* Activity: Copy out the listing below so that each line matches exactly.

━━━━━━━━━━━━━━━━

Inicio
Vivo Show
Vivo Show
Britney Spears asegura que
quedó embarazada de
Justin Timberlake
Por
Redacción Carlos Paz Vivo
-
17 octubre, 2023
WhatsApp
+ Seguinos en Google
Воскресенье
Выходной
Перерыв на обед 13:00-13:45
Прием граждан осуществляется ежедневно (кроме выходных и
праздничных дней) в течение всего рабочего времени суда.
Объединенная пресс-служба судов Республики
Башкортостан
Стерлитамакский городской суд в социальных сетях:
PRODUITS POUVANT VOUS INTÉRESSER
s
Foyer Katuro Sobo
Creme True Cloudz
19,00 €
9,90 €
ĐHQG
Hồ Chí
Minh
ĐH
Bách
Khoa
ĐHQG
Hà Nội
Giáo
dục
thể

━━━━━━━━━━━━━━━━

* Your response:
Inicio
Vivo Show
Vivo Show
Britney Spears asegura que
quedó embarazada de
Justin Timberlake
Por
Redacción Carlos Paz Vivo
-
17 octubre, 2023
WhatsApp
+ Seguinos en Google
Воскресенье
Выходной
Перерыв на обед 13:00-13:45
Прием граждан осуществляется ежедневно (кроме выходных и
праздничных дней) в течение всего рабочего времени суда.
Объединенная пресс-служба судов Республики
Башкортостан
Стерлитамакский городской суд в социальных сетях:
PRODUITS POUVANT VOUS INTÉRESSER
s
Foyer Katuro Sobo
Creme True Cloudz
19,00 €
9,90 €
ĐHQG
Hồ Chí
Minh
ĐH
Bách
Khoa
ĐHQG
Hà Nội
Giáo
dục
thể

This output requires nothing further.